> _Exercise brief_
A faithful, word-for-word copy of the records is required, and it must contain no pictures.

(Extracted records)
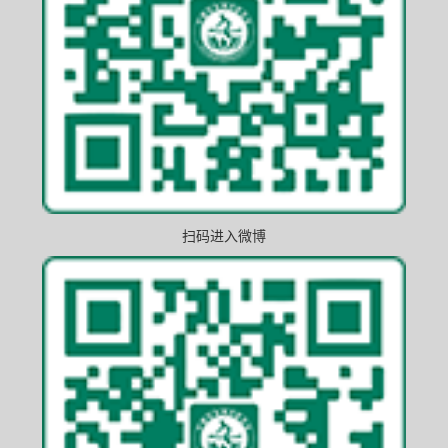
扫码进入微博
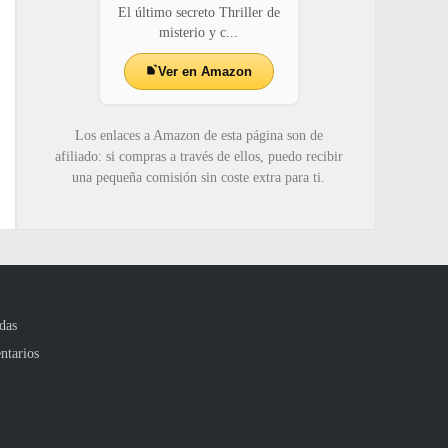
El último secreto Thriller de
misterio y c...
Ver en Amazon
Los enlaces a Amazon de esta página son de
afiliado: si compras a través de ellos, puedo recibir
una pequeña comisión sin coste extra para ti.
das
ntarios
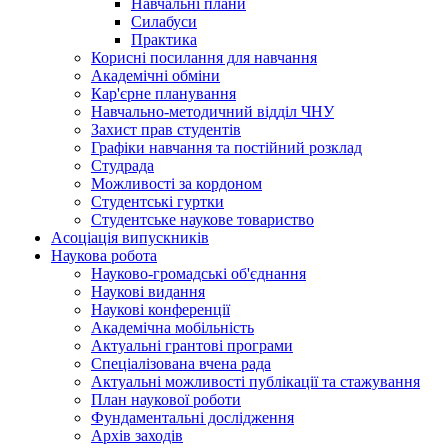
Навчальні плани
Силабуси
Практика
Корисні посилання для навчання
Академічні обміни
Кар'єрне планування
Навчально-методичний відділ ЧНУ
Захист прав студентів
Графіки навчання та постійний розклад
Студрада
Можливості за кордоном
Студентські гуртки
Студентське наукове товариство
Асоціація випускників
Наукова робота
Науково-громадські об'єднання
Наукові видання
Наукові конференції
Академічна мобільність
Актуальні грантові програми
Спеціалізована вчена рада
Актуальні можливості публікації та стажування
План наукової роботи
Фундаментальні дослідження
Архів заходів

> _Output_
扫码进入微博
El último secreto Thriller de
misterio y c...
Ver en Amazon
Los enlaces a Amazon de esta página son de
afiliado: si compras a través de ellos, puedo recibir
una pequeña comisión sin coste extra para ti.
das
ntarios
Навчальні плани
Силабуси
Практика
Корисні посилання для навчання
Академічні обміни
Кар'єрне планування
Навчально-методичний відділ ЧНУ
Захист прав студентів
Графіки навчання та постійний розклад
Студрада
Можливості за кордоном
Студентські гуртки
Студентське наукове товариство
Асоціація випускників
Наукова робота
Науково-громадські об'єднання
Наукові видання
Наукові конференції
Академічна мобільність
Актуальні грантові програми
Спеціалізована вчена рада
Актуальні можливості публікації та стажування
План наукової роботи
Фундаментальні дослідження
Архів заходів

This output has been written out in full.